**Task to carry out**
Where a line in the records below includes "Books", pull that line out.

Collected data
---*---
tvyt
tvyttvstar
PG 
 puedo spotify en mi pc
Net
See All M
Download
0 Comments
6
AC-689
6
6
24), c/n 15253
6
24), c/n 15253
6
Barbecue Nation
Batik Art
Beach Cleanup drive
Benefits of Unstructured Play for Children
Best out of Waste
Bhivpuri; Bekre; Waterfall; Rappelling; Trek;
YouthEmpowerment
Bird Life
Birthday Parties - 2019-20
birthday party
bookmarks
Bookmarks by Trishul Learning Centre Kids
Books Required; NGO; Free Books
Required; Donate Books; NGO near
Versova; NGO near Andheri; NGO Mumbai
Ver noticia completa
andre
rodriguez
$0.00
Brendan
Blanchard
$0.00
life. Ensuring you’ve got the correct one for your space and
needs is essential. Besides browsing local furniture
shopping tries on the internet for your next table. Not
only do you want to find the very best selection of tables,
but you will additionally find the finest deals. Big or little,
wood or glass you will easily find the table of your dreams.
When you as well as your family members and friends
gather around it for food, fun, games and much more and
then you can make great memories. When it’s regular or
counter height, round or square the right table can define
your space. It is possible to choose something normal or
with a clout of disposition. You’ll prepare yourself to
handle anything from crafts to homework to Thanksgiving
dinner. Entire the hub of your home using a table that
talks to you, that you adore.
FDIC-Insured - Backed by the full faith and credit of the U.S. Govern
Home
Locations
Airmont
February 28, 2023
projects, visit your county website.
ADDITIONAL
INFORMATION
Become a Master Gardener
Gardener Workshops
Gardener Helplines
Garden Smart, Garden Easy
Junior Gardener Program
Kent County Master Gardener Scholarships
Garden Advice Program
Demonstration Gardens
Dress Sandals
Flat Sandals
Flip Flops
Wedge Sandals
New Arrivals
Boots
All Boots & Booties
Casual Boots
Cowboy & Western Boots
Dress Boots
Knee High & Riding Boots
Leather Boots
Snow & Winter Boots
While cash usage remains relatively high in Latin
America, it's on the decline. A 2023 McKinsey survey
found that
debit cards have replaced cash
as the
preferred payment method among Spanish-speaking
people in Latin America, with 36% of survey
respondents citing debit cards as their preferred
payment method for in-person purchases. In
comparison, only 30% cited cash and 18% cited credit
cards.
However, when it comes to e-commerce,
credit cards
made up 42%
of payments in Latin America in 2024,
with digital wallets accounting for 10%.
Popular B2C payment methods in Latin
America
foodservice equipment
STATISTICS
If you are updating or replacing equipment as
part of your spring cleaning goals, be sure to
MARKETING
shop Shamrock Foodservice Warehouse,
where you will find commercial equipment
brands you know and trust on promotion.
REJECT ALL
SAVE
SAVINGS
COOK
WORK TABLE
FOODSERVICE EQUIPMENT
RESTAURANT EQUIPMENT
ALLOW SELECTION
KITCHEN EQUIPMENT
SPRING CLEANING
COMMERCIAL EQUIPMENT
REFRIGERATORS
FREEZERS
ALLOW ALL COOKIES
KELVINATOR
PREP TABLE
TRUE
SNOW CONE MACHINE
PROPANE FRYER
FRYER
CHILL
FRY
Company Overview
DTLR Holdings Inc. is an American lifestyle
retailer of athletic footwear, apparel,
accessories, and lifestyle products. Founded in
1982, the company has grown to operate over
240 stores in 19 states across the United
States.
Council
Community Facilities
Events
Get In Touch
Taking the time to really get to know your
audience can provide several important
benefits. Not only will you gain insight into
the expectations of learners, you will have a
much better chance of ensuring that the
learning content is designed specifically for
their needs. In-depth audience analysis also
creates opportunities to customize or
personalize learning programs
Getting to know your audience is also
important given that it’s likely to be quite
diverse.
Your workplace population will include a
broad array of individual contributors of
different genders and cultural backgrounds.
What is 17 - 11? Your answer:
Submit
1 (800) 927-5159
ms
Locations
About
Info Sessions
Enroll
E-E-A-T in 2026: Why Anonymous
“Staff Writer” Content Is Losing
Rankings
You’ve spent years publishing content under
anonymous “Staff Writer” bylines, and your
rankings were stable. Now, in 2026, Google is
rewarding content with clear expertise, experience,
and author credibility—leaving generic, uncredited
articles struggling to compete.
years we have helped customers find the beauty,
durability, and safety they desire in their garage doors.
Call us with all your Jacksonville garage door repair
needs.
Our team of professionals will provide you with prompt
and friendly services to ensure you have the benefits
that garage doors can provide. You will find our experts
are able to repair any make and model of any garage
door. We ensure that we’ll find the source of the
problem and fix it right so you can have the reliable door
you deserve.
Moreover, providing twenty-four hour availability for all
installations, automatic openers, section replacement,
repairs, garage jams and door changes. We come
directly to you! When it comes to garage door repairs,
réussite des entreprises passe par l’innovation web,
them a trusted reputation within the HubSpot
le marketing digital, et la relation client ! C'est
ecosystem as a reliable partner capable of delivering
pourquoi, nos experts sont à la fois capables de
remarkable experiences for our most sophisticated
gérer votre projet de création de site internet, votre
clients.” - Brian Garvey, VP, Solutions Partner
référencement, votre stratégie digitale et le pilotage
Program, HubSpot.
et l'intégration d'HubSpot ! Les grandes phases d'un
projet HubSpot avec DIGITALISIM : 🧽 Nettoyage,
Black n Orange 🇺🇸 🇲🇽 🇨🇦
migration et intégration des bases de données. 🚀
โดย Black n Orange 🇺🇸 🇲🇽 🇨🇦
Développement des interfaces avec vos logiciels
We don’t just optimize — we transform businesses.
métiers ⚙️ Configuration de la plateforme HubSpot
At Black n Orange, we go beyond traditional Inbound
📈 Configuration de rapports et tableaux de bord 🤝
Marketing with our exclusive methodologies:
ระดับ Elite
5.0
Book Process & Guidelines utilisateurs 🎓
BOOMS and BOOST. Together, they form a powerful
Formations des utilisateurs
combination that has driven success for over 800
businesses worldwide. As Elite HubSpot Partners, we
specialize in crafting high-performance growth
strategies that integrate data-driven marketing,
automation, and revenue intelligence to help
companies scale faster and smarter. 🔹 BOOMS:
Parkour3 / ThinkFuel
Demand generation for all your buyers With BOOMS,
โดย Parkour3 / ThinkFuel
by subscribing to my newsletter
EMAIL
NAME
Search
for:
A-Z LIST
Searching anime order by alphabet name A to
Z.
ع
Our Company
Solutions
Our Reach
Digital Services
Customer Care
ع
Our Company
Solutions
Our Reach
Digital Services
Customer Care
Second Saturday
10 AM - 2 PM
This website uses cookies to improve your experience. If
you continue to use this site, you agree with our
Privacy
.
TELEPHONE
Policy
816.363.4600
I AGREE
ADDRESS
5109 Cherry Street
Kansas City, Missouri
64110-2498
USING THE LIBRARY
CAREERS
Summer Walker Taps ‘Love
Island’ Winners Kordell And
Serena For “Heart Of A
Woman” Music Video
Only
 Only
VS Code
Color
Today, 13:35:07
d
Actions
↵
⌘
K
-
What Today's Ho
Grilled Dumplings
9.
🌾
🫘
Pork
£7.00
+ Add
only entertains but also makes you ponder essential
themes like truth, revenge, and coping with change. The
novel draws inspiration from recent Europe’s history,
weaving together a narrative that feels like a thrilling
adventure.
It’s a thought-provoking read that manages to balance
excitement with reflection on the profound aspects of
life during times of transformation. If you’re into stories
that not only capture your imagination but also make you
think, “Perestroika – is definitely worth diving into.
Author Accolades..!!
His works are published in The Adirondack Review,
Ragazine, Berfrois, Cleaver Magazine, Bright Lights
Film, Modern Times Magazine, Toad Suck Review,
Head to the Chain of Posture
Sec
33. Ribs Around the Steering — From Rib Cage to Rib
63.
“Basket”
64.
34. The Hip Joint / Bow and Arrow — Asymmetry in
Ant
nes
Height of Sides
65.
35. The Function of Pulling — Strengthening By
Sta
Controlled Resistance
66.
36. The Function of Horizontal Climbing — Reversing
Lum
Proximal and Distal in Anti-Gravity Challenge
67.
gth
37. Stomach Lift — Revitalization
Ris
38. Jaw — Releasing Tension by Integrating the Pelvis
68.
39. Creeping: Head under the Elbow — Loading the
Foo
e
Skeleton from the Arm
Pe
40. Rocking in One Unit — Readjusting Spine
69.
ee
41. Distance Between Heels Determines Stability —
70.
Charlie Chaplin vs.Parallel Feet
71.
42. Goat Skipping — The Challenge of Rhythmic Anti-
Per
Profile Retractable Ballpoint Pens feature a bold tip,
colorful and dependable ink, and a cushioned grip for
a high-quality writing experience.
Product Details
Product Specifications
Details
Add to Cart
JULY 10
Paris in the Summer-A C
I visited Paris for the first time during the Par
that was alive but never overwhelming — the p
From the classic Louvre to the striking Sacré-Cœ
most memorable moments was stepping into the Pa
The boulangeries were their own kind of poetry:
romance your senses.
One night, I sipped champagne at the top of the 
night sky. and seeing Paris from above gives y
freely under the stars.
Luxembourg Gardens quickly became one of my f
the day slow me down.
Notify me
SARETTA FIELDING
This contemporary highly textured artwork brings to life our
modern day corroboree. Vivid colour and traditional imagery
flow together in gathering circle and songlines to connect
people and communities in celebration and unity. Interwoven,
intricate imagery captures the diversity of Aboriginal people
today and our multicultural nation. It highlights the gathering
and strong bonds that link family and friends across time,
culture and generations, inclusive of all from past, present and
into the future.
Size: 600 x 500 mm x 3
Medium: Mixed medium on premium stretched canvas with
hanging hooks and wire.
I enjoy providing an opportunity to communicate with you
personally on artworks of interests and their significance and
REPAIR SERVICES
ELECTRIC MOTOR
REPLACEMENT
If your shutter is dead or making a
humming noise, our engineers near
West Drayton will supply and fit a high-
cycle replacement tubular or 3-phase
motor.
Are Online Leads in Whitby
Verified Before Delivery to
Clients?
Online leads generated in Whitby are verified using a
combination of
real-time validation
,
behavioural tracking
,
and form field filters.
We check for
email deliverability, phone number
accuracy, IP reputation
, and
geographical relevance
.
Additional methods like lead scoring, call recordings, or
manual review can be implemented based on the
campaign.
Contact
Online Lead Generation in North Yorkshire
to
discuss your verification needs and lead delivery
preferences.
---*---
**Result**
Books Required; NGO; Free Books
Required; Donate Books; NGO near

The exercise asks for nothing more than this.